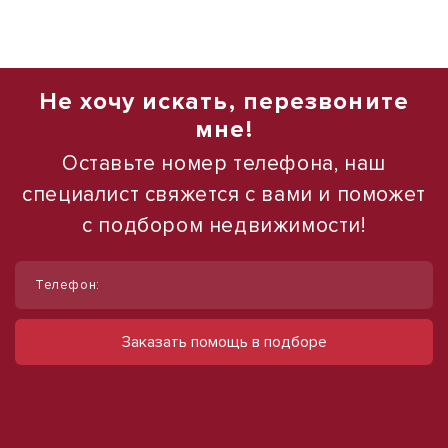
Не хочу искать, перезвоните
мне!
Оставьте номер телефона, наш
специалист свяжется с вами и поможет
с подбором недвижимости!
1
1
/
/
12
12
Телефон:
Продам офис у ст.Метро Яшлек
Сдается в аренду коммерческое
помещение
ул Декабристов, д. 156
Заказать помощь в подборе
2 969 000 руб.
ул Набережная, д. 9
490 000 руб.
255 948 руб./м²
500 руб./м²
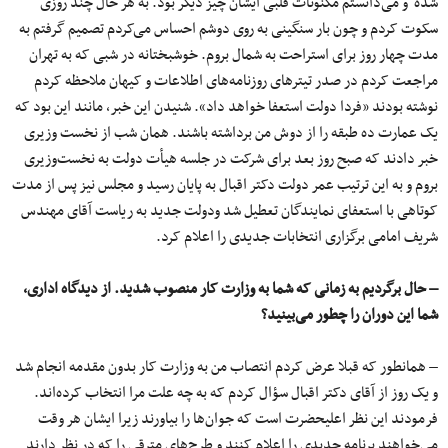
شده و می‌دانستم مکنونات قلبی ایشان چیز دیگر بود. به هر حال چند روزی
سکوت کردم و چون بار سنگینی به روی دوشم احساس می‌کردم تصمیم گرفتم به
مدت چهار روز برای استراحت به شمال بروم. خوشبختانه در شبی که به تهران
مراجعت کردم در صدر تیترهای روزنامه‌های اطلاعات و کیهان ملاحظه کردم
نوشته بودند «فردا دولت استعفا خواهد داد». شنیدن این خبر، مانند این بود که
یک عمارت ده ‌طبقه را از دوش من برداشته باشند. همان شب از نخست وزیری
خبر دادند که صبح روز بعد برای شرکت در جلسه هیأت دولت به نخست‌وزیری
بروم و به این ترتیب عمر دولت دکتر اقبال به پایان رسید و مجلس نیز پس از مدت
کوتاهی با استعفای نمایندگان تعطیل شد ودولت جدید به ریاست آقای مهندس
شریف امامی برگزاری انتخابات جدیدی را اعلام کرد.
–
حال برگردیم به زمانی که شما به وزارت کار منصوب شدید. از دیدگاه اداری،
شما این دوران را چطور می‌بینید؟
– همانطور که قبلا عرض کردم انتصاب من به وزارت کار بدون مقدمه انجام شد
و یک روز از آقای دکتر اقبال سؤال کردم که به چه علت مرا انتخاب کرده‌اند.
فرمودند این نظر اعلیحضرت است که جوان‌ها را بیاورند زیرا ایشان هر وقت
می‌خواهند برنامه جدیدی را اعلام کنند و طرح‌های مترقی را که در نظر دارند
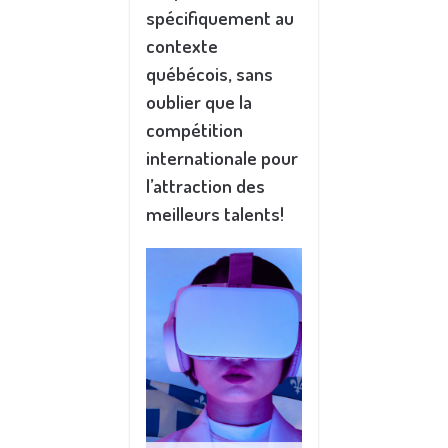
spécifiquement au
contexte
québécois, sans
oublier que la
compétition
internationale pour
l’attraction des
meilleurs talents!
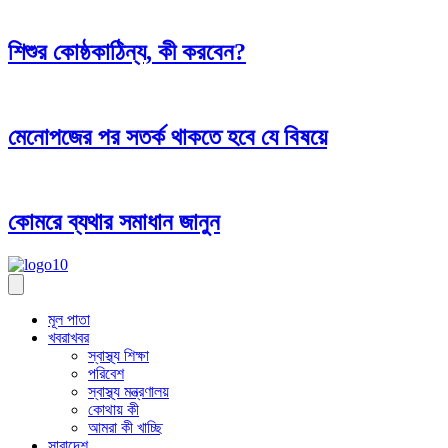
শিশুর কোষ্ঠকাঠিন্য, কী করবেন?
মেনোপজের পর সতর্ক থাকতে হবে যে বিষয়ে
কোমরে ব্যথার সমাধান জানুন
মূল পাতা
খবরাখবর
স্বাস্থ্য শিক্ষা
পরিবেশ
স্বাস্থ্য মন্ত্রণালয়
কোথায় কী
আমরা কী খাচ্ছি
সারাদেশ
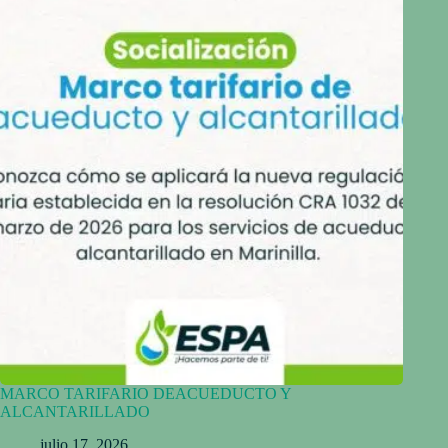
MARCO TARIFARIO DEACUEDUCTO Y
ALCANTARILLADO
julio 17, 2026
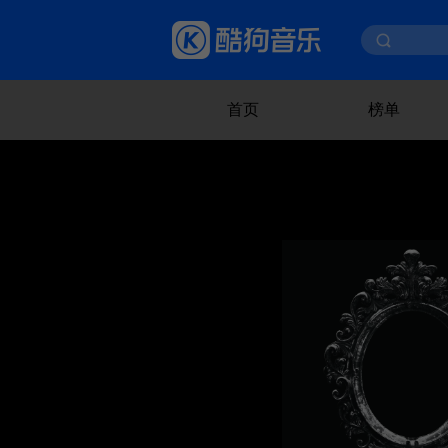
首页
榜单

------------------------------------------------

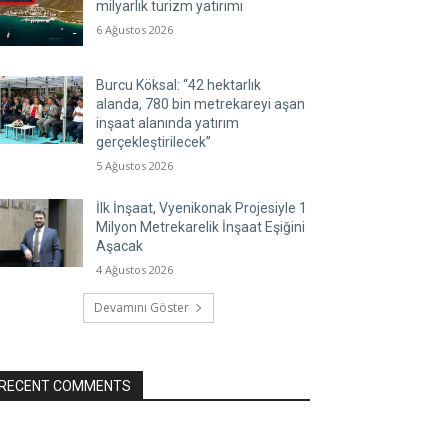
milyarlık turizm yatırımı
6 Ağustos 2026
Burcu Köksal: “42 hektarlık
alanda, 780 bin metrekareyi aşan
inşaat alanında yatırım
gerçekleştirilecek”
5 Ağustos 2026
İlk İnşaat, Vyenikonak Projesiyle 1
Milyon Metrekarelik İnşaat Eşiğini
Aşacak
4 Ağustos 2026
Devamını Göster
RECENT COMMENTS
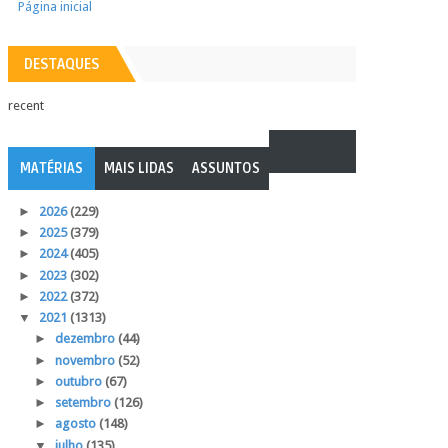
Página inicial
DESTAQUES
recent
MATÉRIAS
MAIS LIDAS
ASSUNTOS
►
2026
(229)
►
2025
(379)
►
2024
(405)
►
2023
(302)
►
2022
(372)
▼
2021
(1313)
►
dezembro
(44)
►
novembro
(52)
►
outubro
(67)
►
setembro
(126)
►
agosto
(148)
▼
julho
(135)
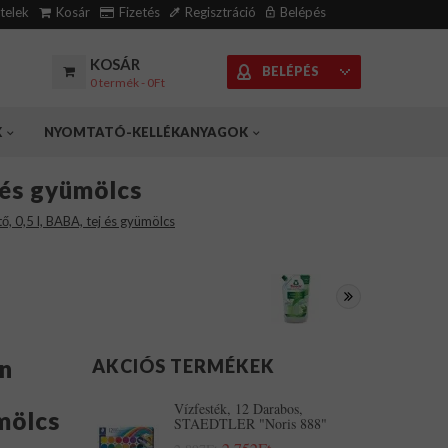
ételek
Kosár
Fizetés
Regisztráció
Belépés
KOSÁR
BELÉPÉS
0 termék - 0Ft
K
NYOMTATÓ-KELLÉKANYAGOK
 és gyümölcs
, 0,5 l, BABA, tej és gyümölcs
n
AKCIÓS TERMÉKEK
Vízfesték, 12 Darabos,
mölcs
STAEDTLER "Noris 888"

------------------------------------------------

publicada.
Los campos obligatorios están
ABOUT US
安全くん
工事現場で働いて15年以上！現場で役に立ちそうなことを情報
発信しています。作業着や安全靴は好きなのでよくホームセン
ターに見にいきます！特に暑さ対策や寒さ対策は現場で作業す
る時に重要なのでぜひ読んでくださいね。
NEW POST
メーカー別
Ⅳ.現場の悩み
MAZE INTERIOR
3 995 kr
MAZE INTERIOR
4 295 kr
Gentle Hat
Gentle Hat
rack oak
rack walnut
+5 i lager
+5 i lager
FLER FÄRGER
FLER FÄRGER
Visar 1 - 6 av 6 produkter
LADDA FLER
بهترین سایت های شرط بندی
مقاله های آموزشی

------------------------------------------------

• [What you are asked to do]: Wherever a line of the entries holds the string "آقای", copy that line.

• [Response to the exercise]:
کوتاهی با استعفای نمایندگان تعطیل شد ودولت جدید به ریاست آقای مهندس
و یک روز از آقای دکتر اقبال سؤال کردم که به چه علت مرا انتخاب کرده‌اند.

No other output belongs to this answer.